The following code opens "image.jpg" in binary mode, encodes it to a base64 string, and passes it with question to the generate_VQA function, which returns an answer based on the image.

import base64

with open(output_image, "rb") as image_file:
    base64_image = base64.b64encode(image_file.read()).decode('utf-8')

answer = generate_VQA(base64_image, question)
answer

Expected output: 'As time approaches infinity, the voltage modeled by n^6 will eventually stabilize at the equilibrium potential for potassium (EK), which is represented at approximately -90 mV on the graph.

Conclusion

TBD below is conclusion to the whole doc example (7 parts)

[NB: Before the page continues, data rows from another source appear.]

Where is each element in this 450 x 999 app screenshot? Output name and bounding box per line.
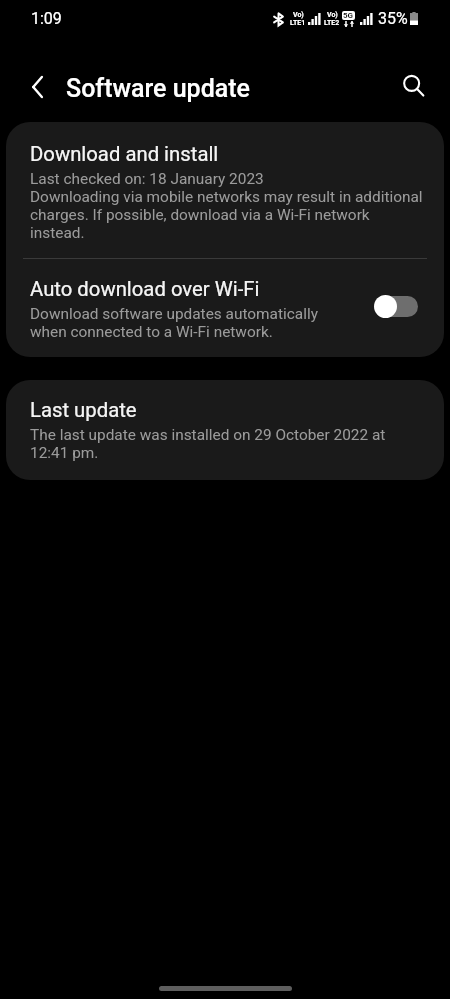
staticText: Vo) (327, 11, 338, 19)
staticText: Software update (66, 74, 250, 103)
button[interactable]: Back (17, 65, 61, 109)
button[interactable]: Last update (6, 380, 444, 480)
staticText: Vo) (293, 11, 304, 19)
staticText: 1:09 (31, 9, 62, 28)
button[interactable]: Auto download over Wi-Fi (6, 259, 444, 357)
staticText: LTE2 (324, 19, 340, 27)
staticText: Last update (30, 398, 137, 422)
staticText: Auto download over Wi-Fi (30, 277, 260, 301)
staticText: LTE1 (290, 19, 306, 27)
staticText: Download and install (30, 142, 219, 166)
staticText: 35% (378, 9, 408, 28)
staticText: Last checked on: 18 January 2023 Downloa… (30, 170, 427, 242)
button[interactable]: Search (392, 65, 436, 109)
staticText: 5G (343, 11, 354, 20)
button[interactable]: Auto download over Wi-Fi (374, 294, 418, 318)
staticText: Download software updates automatically … (30, 305, 350, 341)
button[interactable]: Download and install (6, 122, 444, 258)
staticText: The last update was installed on 29 Octo… (30, 426, 427, 462)
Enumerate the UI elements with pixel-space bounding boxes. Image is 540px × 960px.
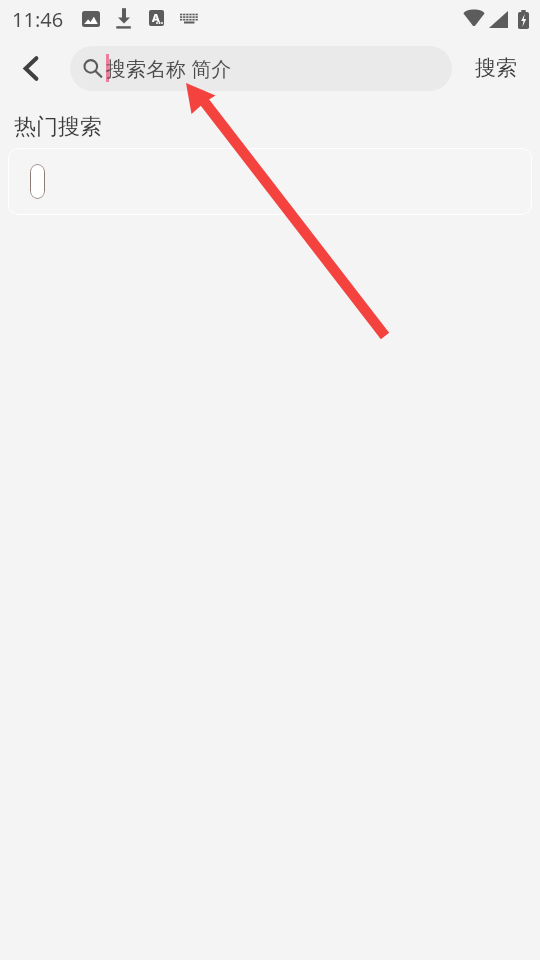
staticText: 热门搜索 [14,113,102,141]
button[interactable]: Hot search keyword [30,164,45,199]
staticText: 搜索 [475,55,517,81]
button[interactable]: 搜索名称 简介 [70,46,452,91]
staticText: A [152,10,160,25]
button[interactable]: Back [0,38,62,98]
button[interactable]: 搜索 [452,38,540,98]
staticText: 搜索名称 简介 [106,55,232,82]
staticText: 11:46 [12,6,64,33]
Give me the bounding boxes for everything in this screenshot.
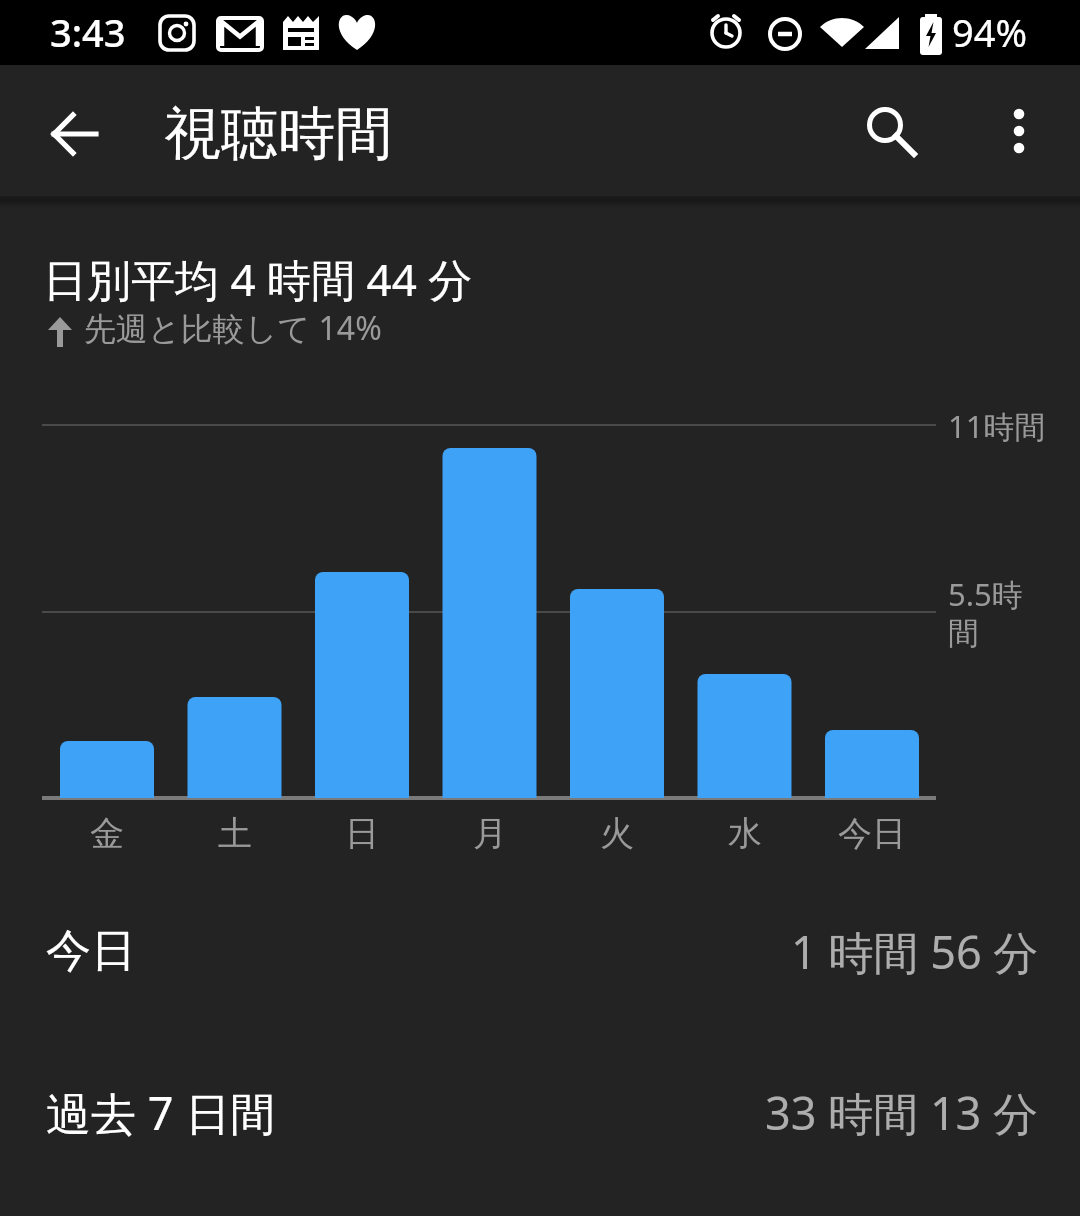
staticText: 土	[175, 812, 295, 855]
staticText: 3:43	[50, 6, 126, 58]
staticText: 水	[685, 812, 805, 855]
staticText: 11時間	[948, 405, 1046, 447]
staticText: 過去 7 日間	[46, 1082, 276, 1143]
staticText: 視聴時間	[164, 98, 392, 170]
staticText: 94%	[952, 6, 1028, 58]
button[interactable]	[984, 90, 1054, 160]
staticText: 金	[47, 812, 167, 855]
staticText: 月	[430, 812, 550, 855]
button[interactable]: 過去 7 日間	[46, 1073, 1039, 1151]
button[interactable]: 今日	[46, 912, 1039, 990]
staticText: 日	[302, 812, 422, 855]
staticText: 5.5時間	[948, 573, 1036, 654]
staticText: 先週と比較して 14%	[84, 306, 382, 350]
staticText: 今日	[46, 923, 136, 980]
staticText: 1 時間 56 分	[791, 921, 1039, 982]
staticText: 火	[557, 812, 677, 855]
staticText: 33 時間 13 分	[765, 1082, 1039, 1143]
button[interactable]	[40, 160, 110, 230]
staticText: 今日	[812, 812, 932, 855]
button[interactable]	[850, 90, 920, 160]
staticText: 日別平均 4 時間 44 分	[43, 249, 473, 309]
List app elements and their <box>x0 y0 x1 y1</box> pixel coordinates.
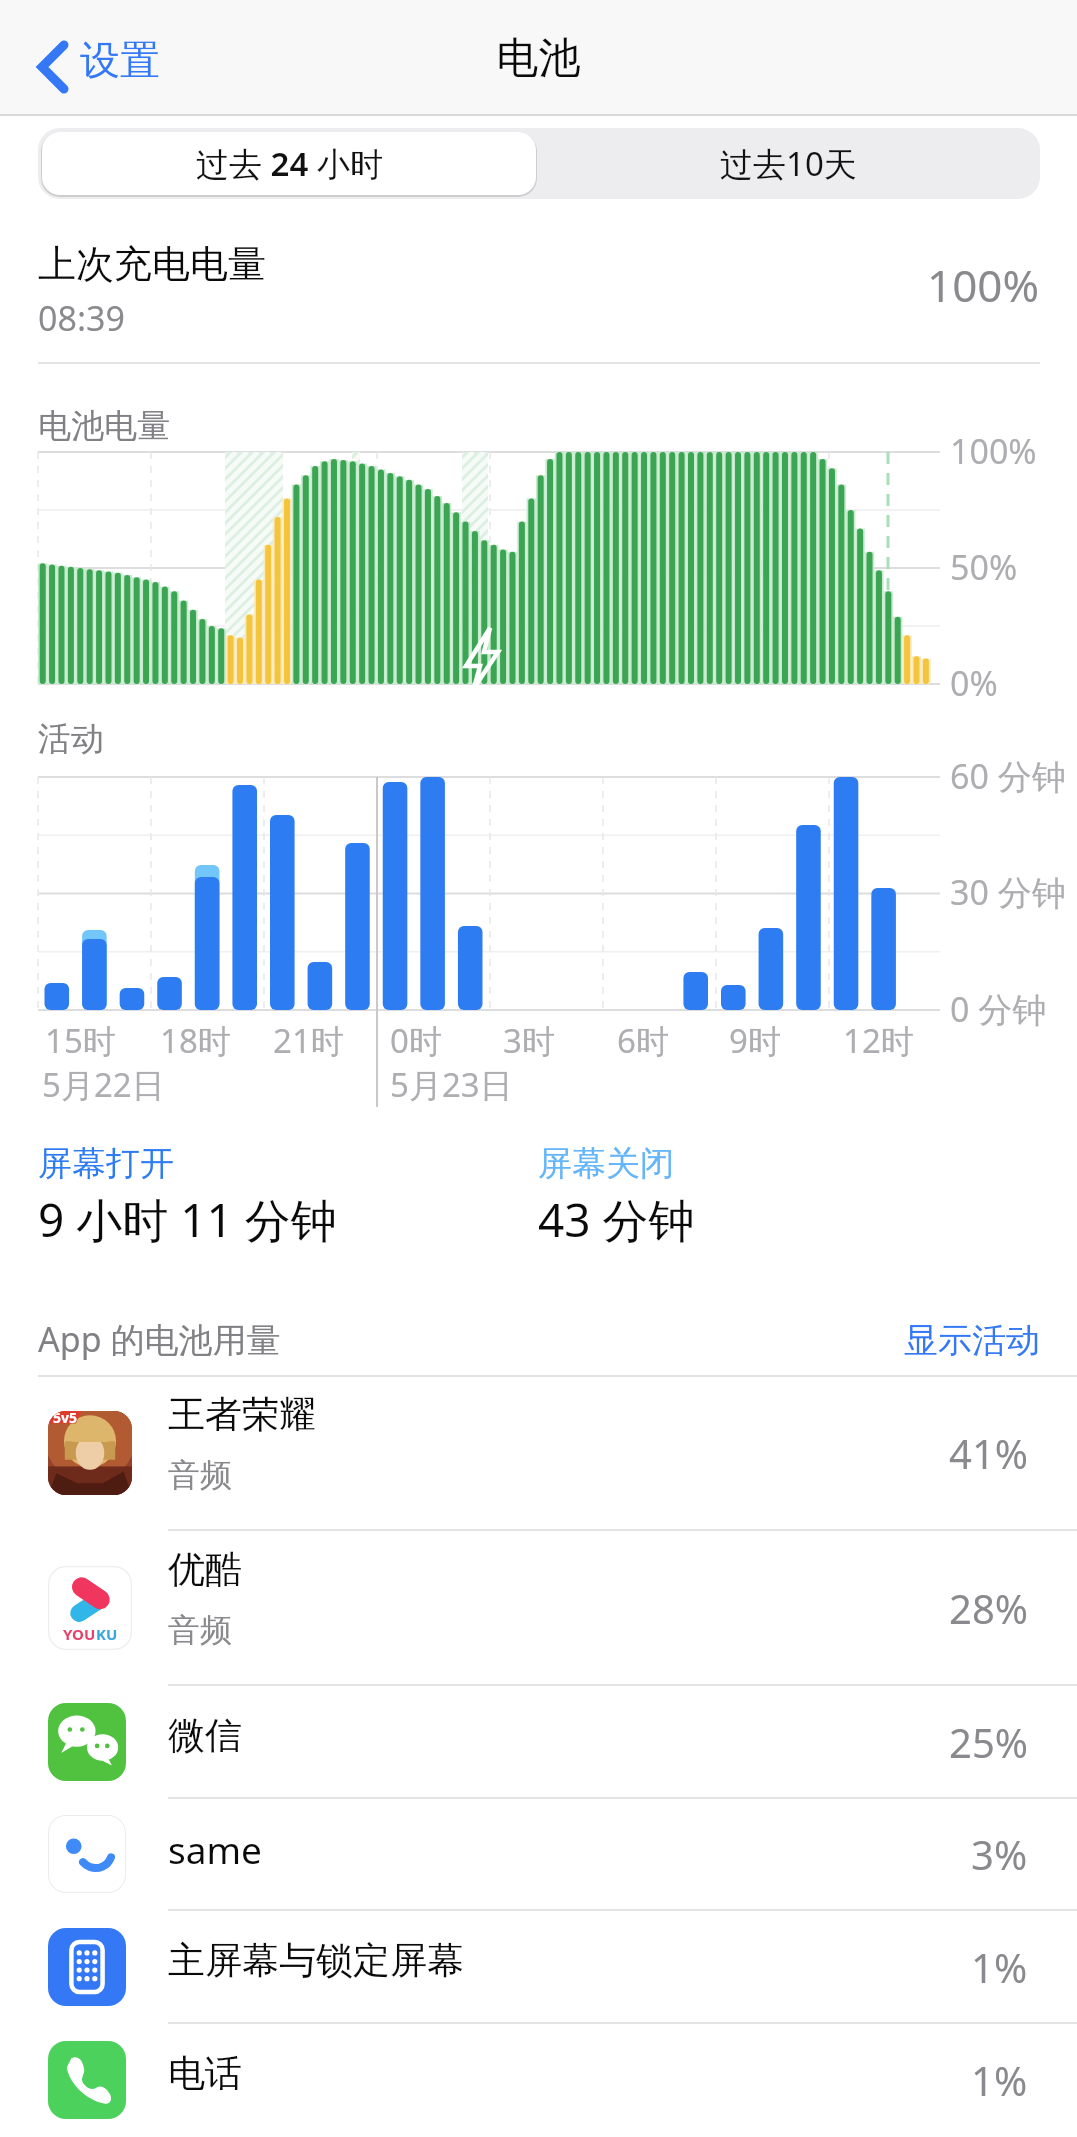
staticText: 优酷 <box>168 1546 242 1593</box>
staticText: 41% <box>949 1426 1028 1480</box>
button[interactable]: same <box>0 1798 1077 1910</box>
staticText: 3% <box>971 1827 1028 1881</box>
staticText: 主屏幕与锁定屏幕 <box>168 1937 464 1984</box>
button[interactable]: 显示活动 <box>640 1316 1040 1364</box>
staticText: 王者荣耀 <box>168 1391 316 1438</box>
button[interactable]: 过去10天 <box>540 132 1036 195</box>
staticText: KU <box>96 1624 118 1644</box>
staticText: 上次充电电量 <box>38 240 266 288</box>
staticText: 30 分钟 <box>950 869 1066 915</box>
button[interactable]: 主屏幕与锁定屏幕 <box>0 1910 1077 2023</box>
staticText: App 的电池用量 <box>38 1316 281 1362</box>
staticText: 屏幕打开 <box>38 1142 174 1185</box>
staticText: 25% <box>949 1715 1028 1769</box>
staticText: 21时 <box>273 1018 344 1063</box>
button[interactable]: 设置 <box>30 35 190 99</box>
staticText: same <box>168 1824 262 1874</box>
staticText: 电话 <box>168 2050 242 2097</box>
staticText: 屏幕关闭 <box>538 1142 674 1185</box>
button[interactable]: 微信 <box>0 1685 1077 1798</box>
button[interactable]: 5v5 <box>0 1375 1077 1530</box>
staticText: 08:39 <box>38 295 125 341</box>
staticText: 0时 <box>390 1018 442 1063</box>
staticText: YOU <box>63 1624 96 1644</box>
staticText: 过去 24 小时 <box>196 141 383 186</box>
button[interactable]: 电话 <box>0 2023 1077 2137</box>
staticText: 6时 <box>617 1018 669 1063</box>
staticText: 音频 <box>168 1610 232 1650</box>
staticText: 微信 <box>168 1712 242 1759</box>
staticText: 9 小时 11 分钟 <box>38 1188 337 1251</box>
staticText: 100% <box>927 255 1040 315</box>
staticText: 显示活动 <box>904 1319 1040 1362</box>
staticText: 100% <box>950 428 1037 474</box>
staticText: 音频 <box>168 1455 232 1495</box>
staticText: 电池电量 <box>38 405 170 447</box>
staticText: 28% <box>949 1581 1028 1635</box>
staticText: 5月22日 <box>42 1062 165 1107</box>
staticText: 50% <box>950 544 1018 590</box>
staticText: 过去10天 <box>720 141 857 186</box>
staticText: 设置 <box>80 35 160 85</box>
staticText: 5月23日 <box>390 1062 513 1107</box>
staticText: 18时 <box>160 1018 231 1063</box>
staticText: 电池 <box>0 32 1077 85</box>
staticText: 12时 <box>843 1018 914 1063</box>
staticText: 1% <box>971 1940 1028 1994</box>
staticText: 1% <box>971 2053 1028 2107</box>
staticText: 60 分钟 <box>950 753 1066 799</box>
staticText: 3时 <box>503 1018 555 1063</box>
staticText: 0% <box>950 660 998 706</box>
staticText: 活动 <box>38 718 104 760</box>
staticText: 0 分钟 <box>950 986 1047 1032</box>
staticText: 43 分钟 <box>538 1188 695 1251</box>
staticText: 9时 <box>729 1018 781 1063</box>
staticText: 5v5 <box>53 1411 78 1427</box>
staticText: 15时 <box>45 1018 116 1063</box>
button[interactable]: 过去 24 小时 <box>42 132 536 195</box>
button[interactable]: YOU <box>0 1530 1077 1685</box>
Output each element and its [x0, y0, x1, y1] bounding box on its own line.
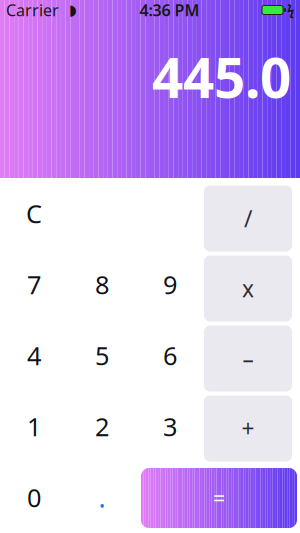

We've now gained a solid understanding of multi-modal data processing, advanced retrieval techniques, and hybrid search methods using state-of-the-art models like ColPali. With these skills, you’re equipped to tackle complex, real-world applications that require deep insights from both text and image data.

Keep experimenting, stay curious, and continue building innovative solutions—this is just the beginning of what’s possible in the field of AI-driven search and information retrieval.